◆ **Work request**: Omit the images, then print each record below exactly as it reads.

◆ **Listed records**:
* * * * * * * * *

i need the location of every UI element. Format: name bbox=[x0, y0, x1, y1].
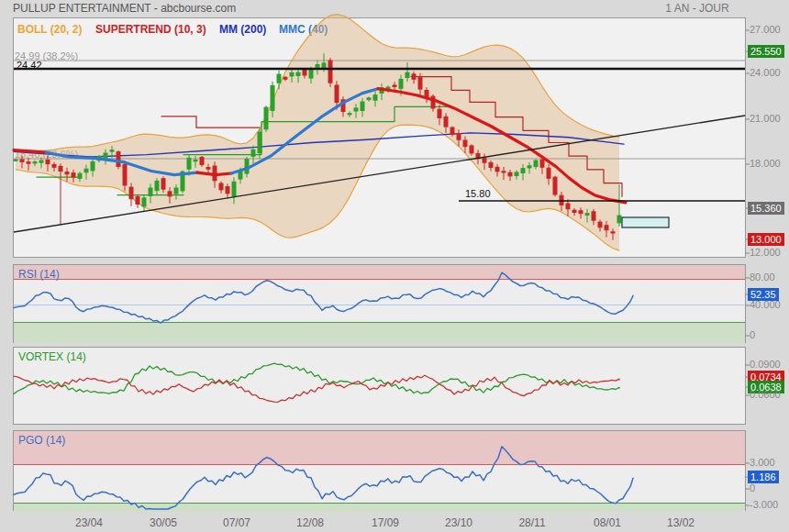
fib-236-label[interactable]: 18.40 (23.6%) bbox=[15, 149, 78, 160]
rsi-panel[interactable]: RSI (14) bbox=[13, 264, 746, 343]
pgo-oversold-line bbox=[14, 503, 745, 504]
axis-tick-label: 0 bbox=[750, 482, 755, 493]
rsi-label: RSI (14) bbox=[18, 268, 60, 281]
x-axis-date-label: 30/05 bbox=[150, 516, 177, 529]
axis-tick-label: 12.000 bbox=[750, 247, 781, 258]
x-axis-date-label: 23/10 bbox=[445, 516, 472, 529]
x-axis-date-label: 12/08 bbox=[296, 516, 324, 529]
x-axis-date-label: 28/11 bbox=[518, 516, 545, 529]
rsi-mid-line bbox=[14, 305, 745, 305]
legend-supertrend[interactable]: SUPERTREND (10, 3) bbox=[95, 23, 206, 36]
x-axis-date-label: 13/02 bbox=[667, 516, 695, 529]
axis-tick-label: -3.000 bbox=[750, 499, 778, 510]
timeframe-label[interactable]: 1 AN - JOUR bbox=[633, 2, 761, 15]
pgo-panel[interactable]: PGO (14) bbox=[13, 430, 746, 511]
legend-boll[interactable]: BOLL (20, 2) bbox=[17, 23, 82, 36]
legend-mmc[interactable]: MMC (40) bbox=[279, 23, 328, 36]
rsi-oversold-line bbox=[14, 322, 745, 323]
axis-value-badge: 15.360 bbox=[748, 202, 784, 215]
chart-page: { "header": {"title": "PULLUP ENTERTAINM… bbox=[0, 0, 789, 532]
axis-value-badge: 13.000 bbox=[748, 233, 784, 246]
axis-value-badge: 1.186 bbox=[748, 471, 779, 483]
axis-tick-label: 0.0600 bbox=[750, 389, 781, 400]
axis-tick-label: 40.000 bbox=[750, 299, 781, 310]
main-price-panel[interactable]: BOLL (20, 2) SUPERTREND (10, 3) MM (200)… bbox=[13, 17, 746, 258]
level-2442-label[interactable]: 24.42 bbox=[17, 60, 42, 71]
axis-tick-label: 0 bbox=[750, 329, 755, 340]
axis-tick-label: 3.000 bbox=[750, 457, 775, 468]
x-axis-date-label: 17/09 bbox=[372, 516, 399, 529]
x-axis-date-label: 07/07 bbox=[223, 516, 250, 529]
rsi-overbought-band bbox=[14, 265, 745, 279]
chart-title: PULLUP ENTERTAINMENT - abcbourse.com bbox=[13, 2, 236, 15]
pgo-overbought-band bbox=[14, 431, 745, 464]
axis-tick-label: 80.00 bbox=[750, 272, 775, 283]
axis-tick-label: 21.000 bbox=[750, 113, 781, 124]
rsi-oversold-band bbox=[14, 322, 745, 343]
rsi-overbought-line bbox=[14, 279, 745, 280]
axis-tick-label: 24.000 bbox=[750, 67, 781, 78]
pgo-overbought-line bbox=[14, 464, 745, 465]
vortex-label: VORTEX (14) bbox=[18, 350, 86, 363]
x-axis-date-label: 23/04 bbox=[75, 516, 103, 529]
axis-tick-label: 27.000 bbox=[750, 24, 781, 35]
level-1580-label[interactable]: 15.80 bbox=[465, 188, 491, 199]
legend-mm[interactable]: MM (200) bbox=[219, 23, 266, 36]
axis-value-badge: 25.550 bbox=[748, 45, 784, 58]
pgo-label: PGO (14) bbox=[18, 434, 65, 447]
axis-tick-label: 0.0900 bbox=[750, 359, 781, 370]
vortex-panel[interactable]: VORTEX (14) bbox=[13, 347, 746, 425]
pgo-oversold-band bbox=[14, 503, 745, 512]
axis-tick-label: 18.000 bbox=[750, 158, 781, 169]
x-axis-date-label: 08/01 bbox=[594, 516, 621, 529]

* * * * * * * * *

◆ **Solved problem**:
i need the location of every UI element. Format: name bbox=[x0, y0, x1, y1].
fib-236-label[interactable]: 18.40 (23.6%) bbox=[15, 149, 78, 160]
rsi-panel[interactable]: RSI (14) bbox=[13, 264, 746, 343]
pgo-oversold-line bbox=[14, 503, 745, 504]
axis-tick-label: 0 bbox=[750, 482, 755, 493]
rsi-label: RSI (14) bbox=[18, 268, 60, 281]
x-axis-date-label: 30/05 bbox=[150, 516, 177, 529]
axis-tick-label: 12.000 bbox=[750, 247, 781, 258]
x-axis-date-label: 23/10 bbox=[445, 516, 472, 529]
x-axis-date-label: 12/08 bbox=[296, 516, 324, 529]
x-axis-date-label: 28/11 bbox=[518, 516, 545, 529]
rsi-mid-line bbox=[14, 305, 745, 305]
legend-supertrend[interactable]: SUPERTREND (10, 3) bbox=[95, 23, 206, 36]
x-axis-date-label: 13/02 bbox=[667, 516, 695, 529]
axis-tick-label: -3.000 bbox=[750, 499, 778, 510]
timeframe-label[interactable]: 1 AN - JOUR bbox=[633, 2, 761, 15]
pgo-panel[interactable]: PGO (14) bbox=[13, 430, 746, 511]
legend-boll[interactable]: BOLL (20, 2) bbox=[17, 23, 82, 36]
legend-mmc[interactable]: MMC (40) bbox=[279, 23, 328, 36]
rsi-oversold-line bbox=[14, 322, 745, 323]
axis-value-badge: 15.360 bbox=[748, 202, 784, 215]
chart-page: { "header": {"title": "PULLUP ENTERTAINM… bbox=[0, 0, 789, 532]
axis-value-badge: 13.000 bbox=[748, 233, 784, 246]
axis-value-badge: 1.186 bbox=[748, 471, 779, 483]
axis-tick-label: 0.0600 bbox=[750, 389, 781, 400]
axis-tick-label: 40.000 bbox=[750, 299, 781, 310]
main-price-panel[interactable]: BOLL (20, 2) SUPERTREND (10, 3) MM (200)… bbox=[13, 17, 746, 258]
level-2442-label[interactable]: 24.42 bbox=[17, 60, 42, 71]
axis-tick-label: 0 bbox=[750, 329, 755, 340]
axis-tick-label: 3.000 bbox=[750, 457, 775, 468]
x-axis-date-label: 17/09 bbox=[372, 516, 399, 529]
x-axis-date-label: 07/07 bbox=[223, 516, 250, 529]
rsi-overbought-band bbox=[14, 265, 745, 279]
chart-title: PULLUP ENTERTAINMENT - abcbourse.com bbox=[13, 2, 236, 15]
pgo-overbought-band bbox=[14, 431, 745, 464]
axis-tick-label: 80.00 bbox=[750, 272, 775, 283]
axis-tick-label: 21.000 bbox=[750, 113, 781, 124]
rsi-oversold-band bbox=[14, 322, 745, 343]
rsi-overbought-line bbox=[14, 279, 745, 280]
axis-tick-label: 24.000 bbox=[750, 67, 781, 78]
pgo-overbought-line bbox=[14, 464, 745, 465]
vortex-label: VORTEX (14) bbox=[18, 350, 86, 363]
x-axis-date-label: 23/04 bbox=[75, 516, 103, 529]
axis-tick-label: 27.000 bbox=[750, 24, 781, 35]
level-1580-label[interactable]: 15.80 bbox=[465, 188, 491, 199]
legend-mm[interactable]: MM (200) bbox=[219, 23, 266, 36]
axis-value-badge: 25.550 bbox=[748, 45, 784, 58]
pgo-label: PGO (14) bbox=[18, 434, 65, 447]
axis-tick-label: 0.0900 bbox=[750, 359, 781, 370]
vortex-panel[interactable]: VORTEX (14) bbox=[13, 347, 746, 425]
pgo-oversold-band bbox=[14, 503, 745, 512]
axis-tick-label: 18.000 bbox=[750, 158, 781, 169]
x-axis-date-label: 08/01 bbox=[594, 516, 621, 529]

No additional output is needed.